In 2022, Jacobi joined the faculty of Emory University School of Law as the Sam Nunn Chair in Ethics and Professionalism. Jacobi served as co-president of the Society for Empirical Legal Studies and helped organize the 18th Annual Conference on Empirical Legal Studies, held at Emory in November 2024. Jacobi also acts as faculty advisor to both the American Constitution Society and the Federalist Society student chapters at Emory Law.

== Research ==

=== Supreme Court oral argument studies ===
Jacobi's research combines doctrinal, empirical, and formal methods to study how judges respond to institutional constraints, with a particular focus on U.S. Supreme Court oral arguments. Jacobi's most widely cited article, "Justice, Interrupted: The Effect of Gender, Ideology, and Seniority at Supreme Court Oral Arguments," co-authored with Dylan Schweers and published in the Virginia Law Review in 2017, found that female justices were interrupted at disproportionate rates by their male colleagues and by male advocates, and that ideological opponents interrupted each other more than allies did. The study received coverage in outlets including the New York Times, National Law Journal, and SCOTUSblog.

In October 2021, Justice Sonia Sotomayor publicly stated that research including the study by Jacobi and Schweers had an "enormous impact" on the Court and had contributed to Chief Justice John Roberts adopting a revised oral argument format, in part to curb interruptions of female justices. Jacobi's related work has also been referenced by Justice Ruth Bader Ginsburg.

=== Other research areas ===
Beyond oral argument, Jacobi's scholarship addresses constitutional criminal procedure, judicial coalition formation, judicial nominations and retirement, and the stability of constitutional systems.
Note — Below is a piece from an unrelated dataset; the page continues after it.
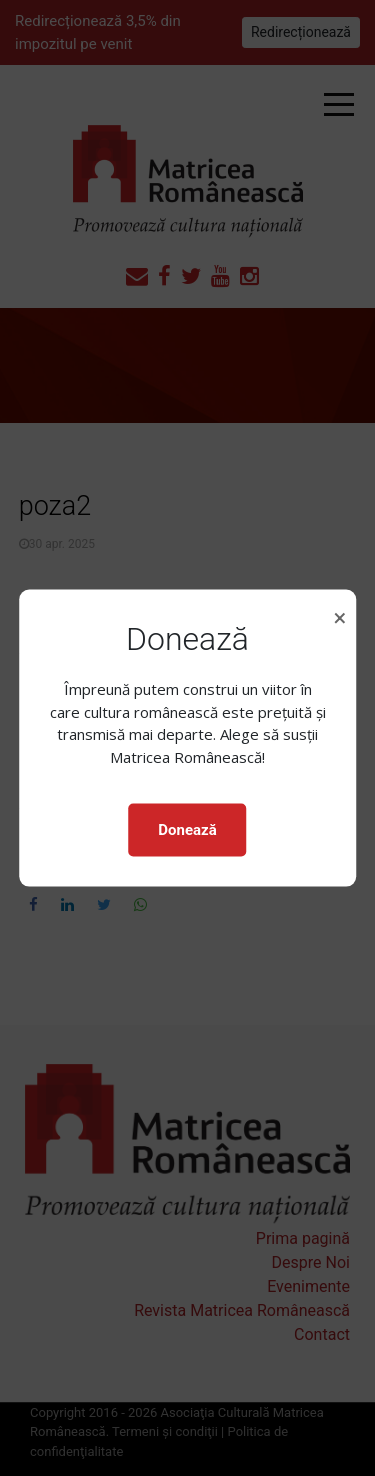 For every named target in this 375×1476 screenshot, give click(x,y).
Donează (187, 830)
Jacobi has published in more than sixty peer-reviewed and law review journals and is the author of an open-access casebook, Constitutional Criminal Procedure: Investigations, produced in collaboration with students at Emory and Northwestern.

== Public commentary ==
Jacobi writes regularly for national outlets on Supreme Court behavior, judicial ethics, and the separation of powers, often translating her empirical research into commentary on current events.

On the Court's internal dynamics, Jacobi has argued that Chief Justice John Roberts should examine his own susceptibility to bias, that the justices' overall talkativeness at oral argument has shifted in wats that change how the public should read their questioning, and that the justices have grown more openly partisan in the questions they pose to advocates. Jacobi has been especially critical of how format changes affect the Court's female and liberal justices, arguing that the telephonic oral arguments adopted during the COVID-19 pandemic effectively muted them compared to the traditional in-person format.
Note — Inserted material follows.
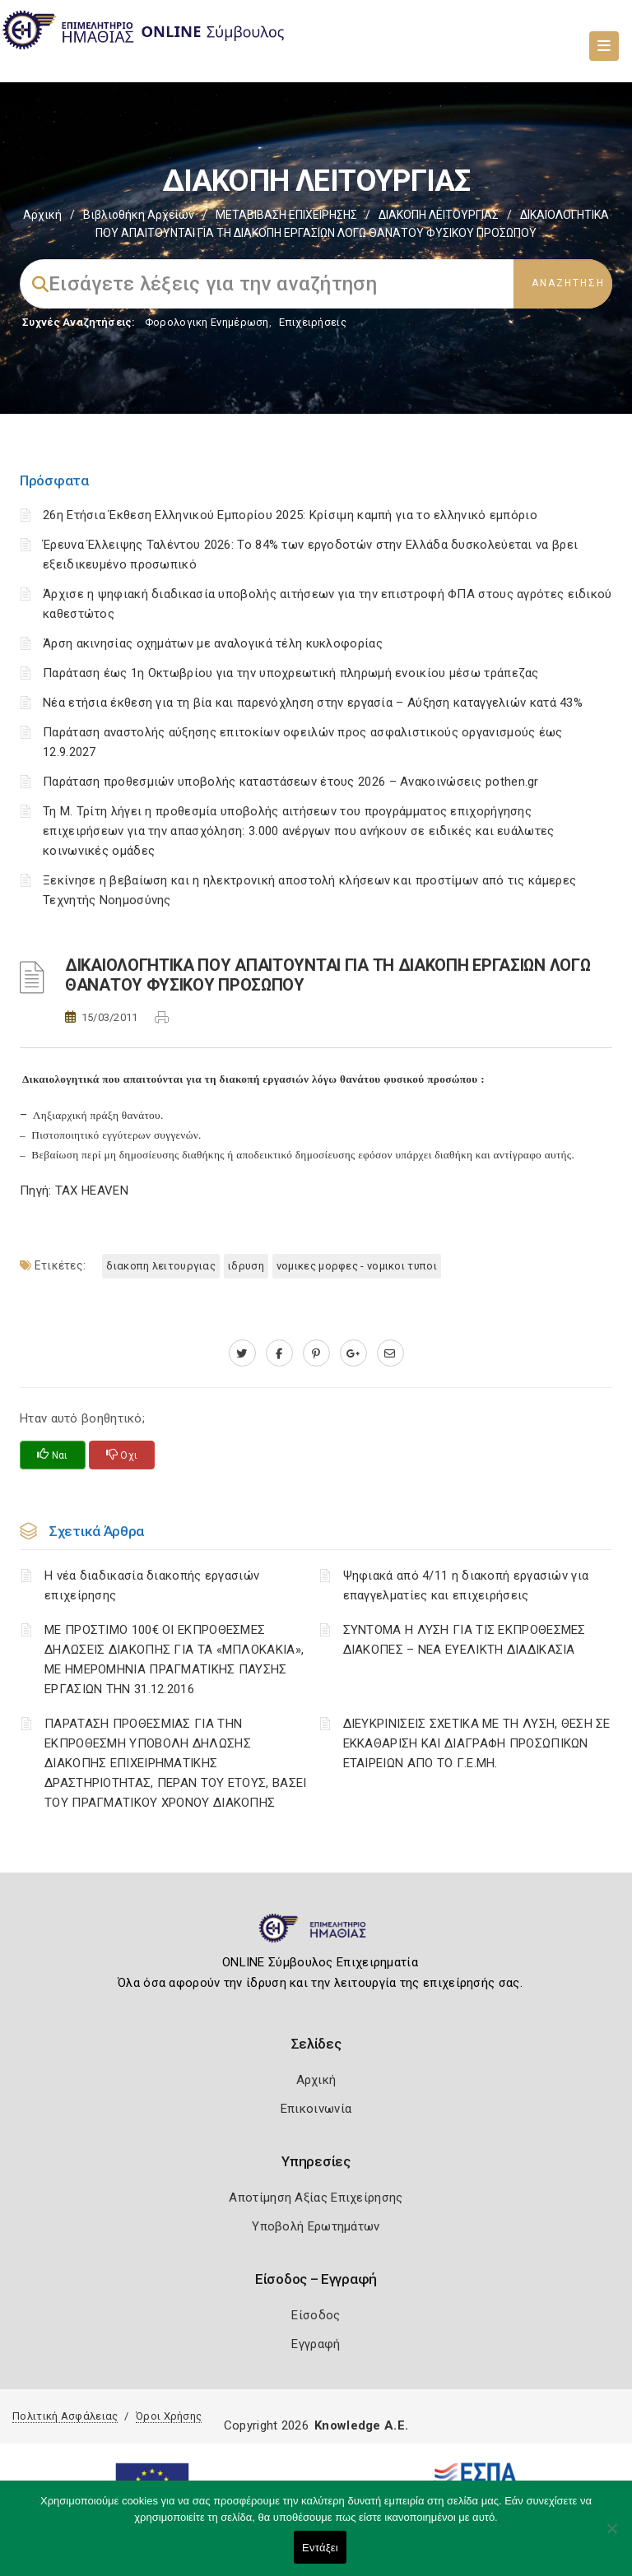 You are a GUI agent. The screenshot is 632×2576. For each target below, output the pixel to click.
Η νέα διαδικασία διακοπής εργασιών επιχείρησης (151, 1585)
On criminal justice and civil rights, Jacobi has argued that existing legal standards for police conduct are too permissive and that the Court should rule against police retaliation, and separately that the Court has largely failed to confront systemic racism within its criminal procedure jurisprudence.
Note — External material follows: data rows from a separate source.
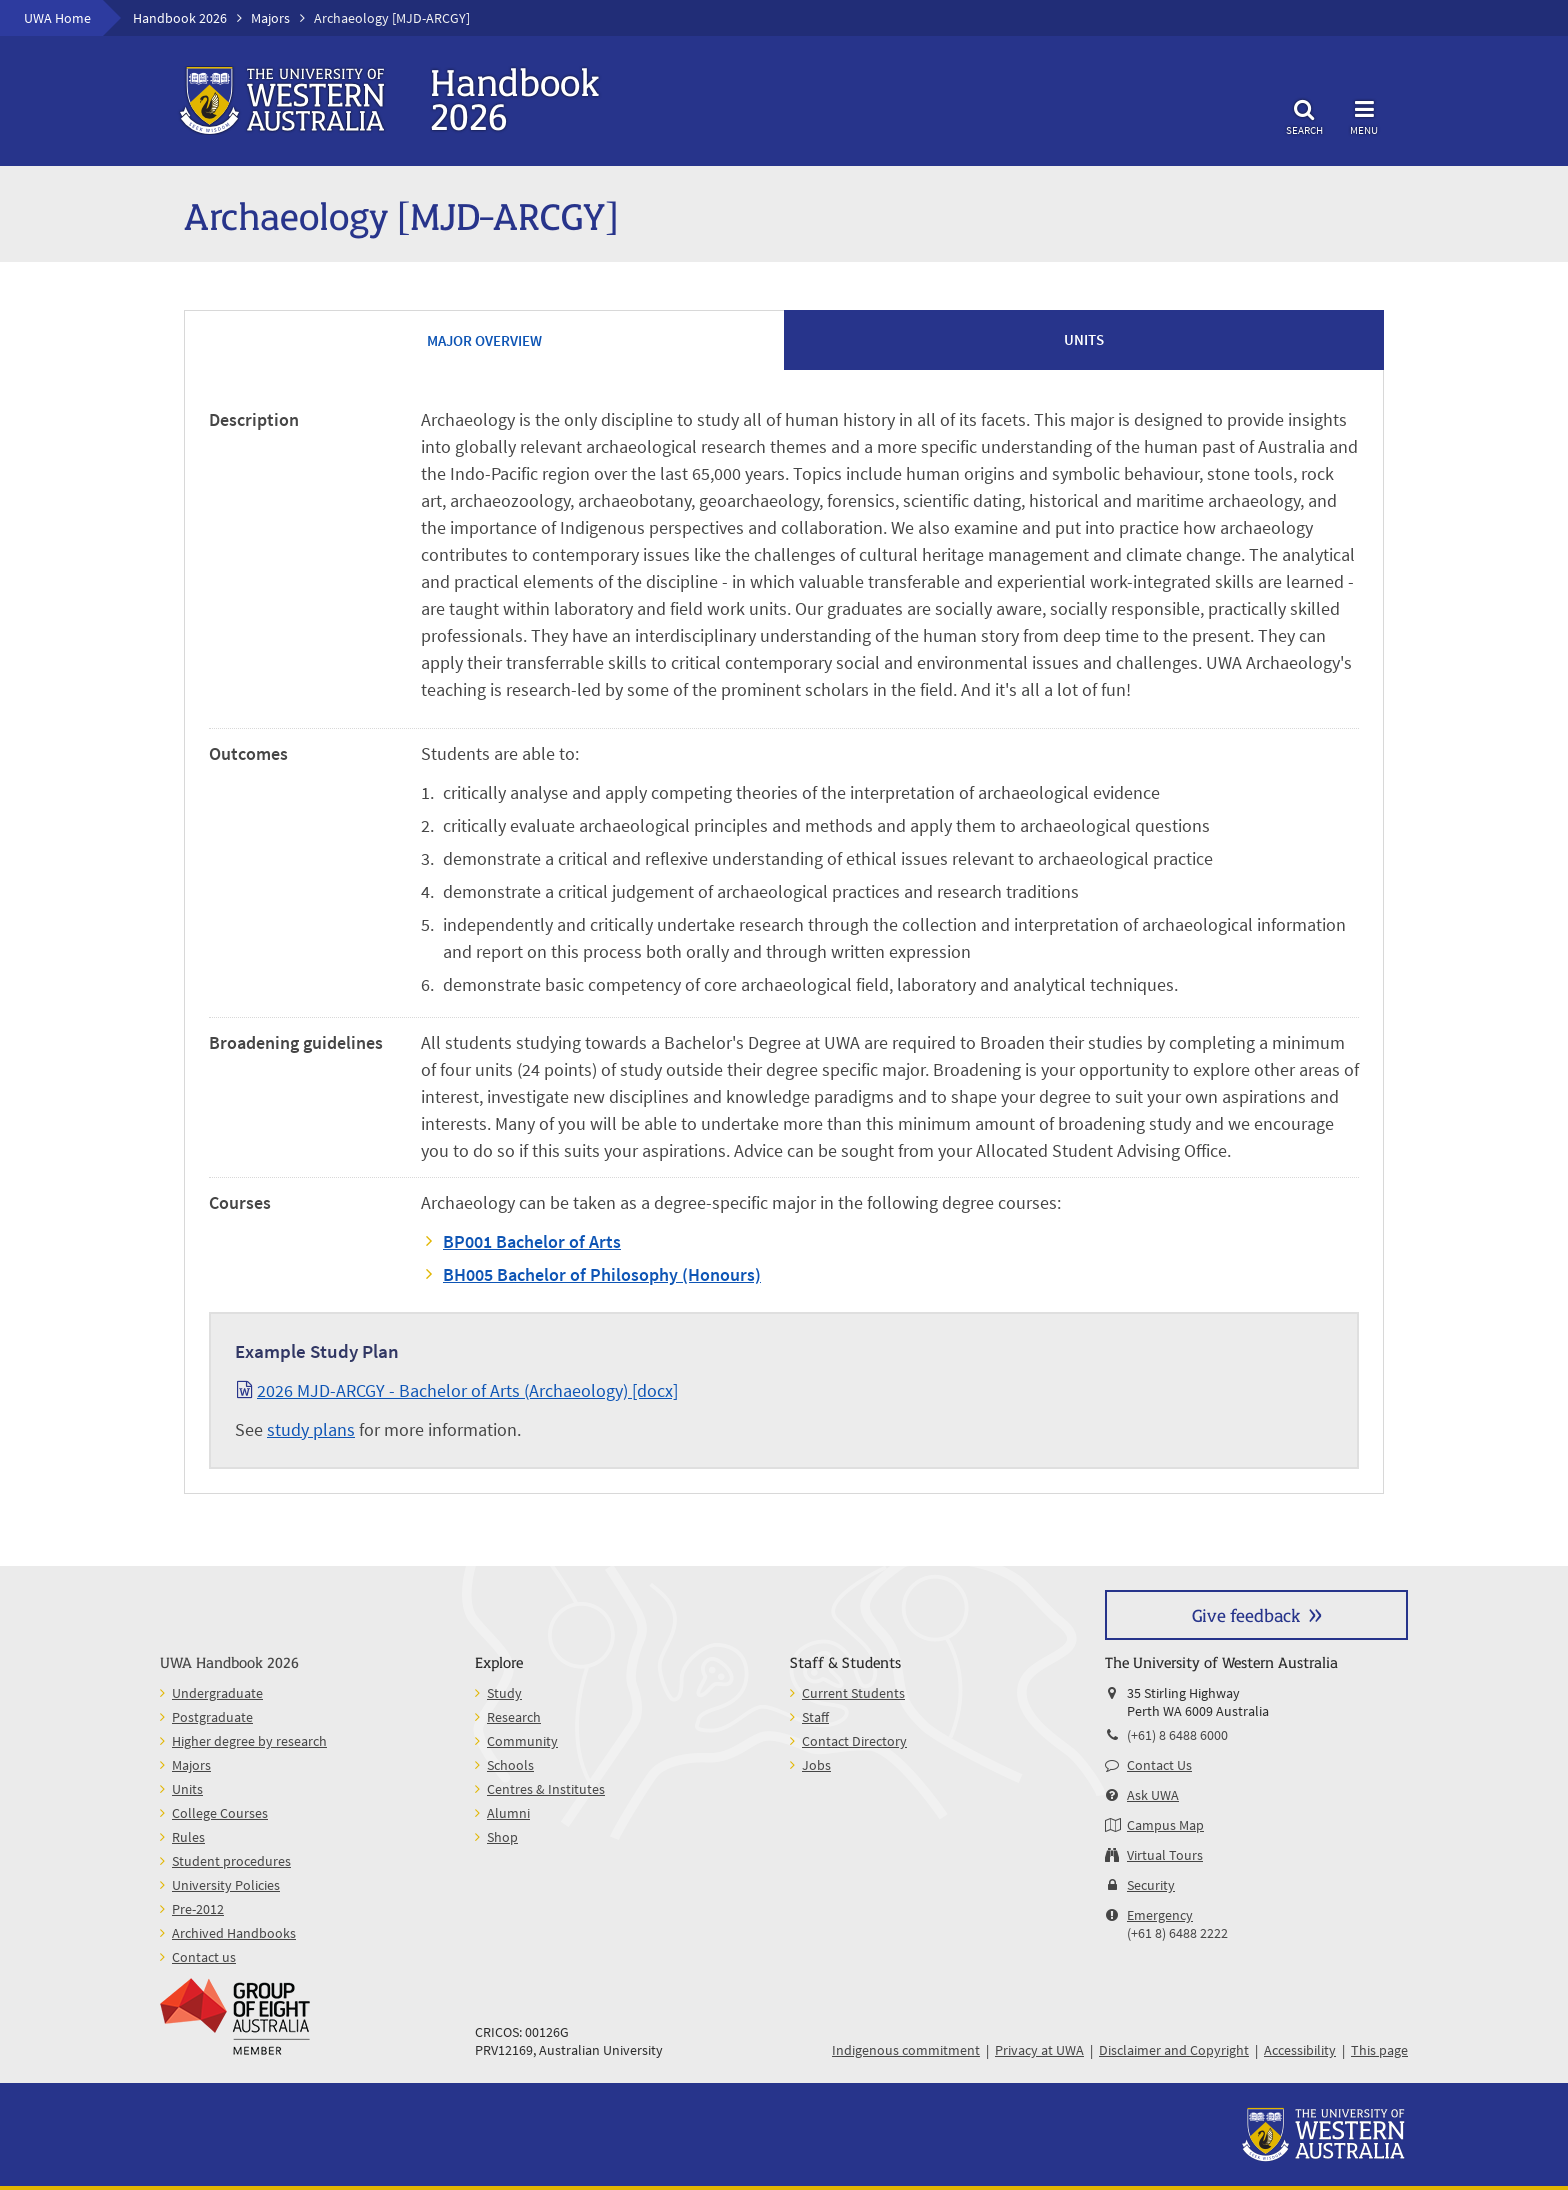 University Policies (226, 1885)
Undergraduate (217, 1693)
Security (1151, 1885)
Jacobi also authored Questions Presented, a recurring Bloomberg Law column running from April 2023 to April 2024 that addressed a range of contemporary controversies facing the Court, including judicial ethics reform, the Court's 2023 decision ending race-conscious admissions, the criminal proceedings against President Donald Trump, and reproductive rights.

== Selected publications ==

- Tonja Jacobi; Dylan Schweers. "Justice, Interrupted: The Effect of Gender, Ideology, and Seniority at Supreme Court Oral Arguments". Virginia Law Review. 103 (7): 1379–1496. 2017.
- Tonja Jacobi; Matthew Sag. "The New Oral Argument: Justices as Advocates". Notre Dame Law Review. 94 (3): 1161–1253. 2019.
- Lee Epstein; Tonja Jacobi. "Super Medians". Stanford Law Review. 61 (1): 37–99. 2008.
- Vanessa A. Baird; Tonja Jacobi. "How the Dissent Becomes the Majority: Using Federalism to Transform Coalitions in the U.S. Supreme Court". Duke Law Journal. 59 (2): 183–238. 2009.
- Tonja Jacobi; Sonia Mittal; Barry R. Weingast. "Judicial Review as a Self-Stabilizing Constitutional Mechanism". Comparative Judicial Review, edited by Erin F. Delaney and Rosalind Dixon. 2018.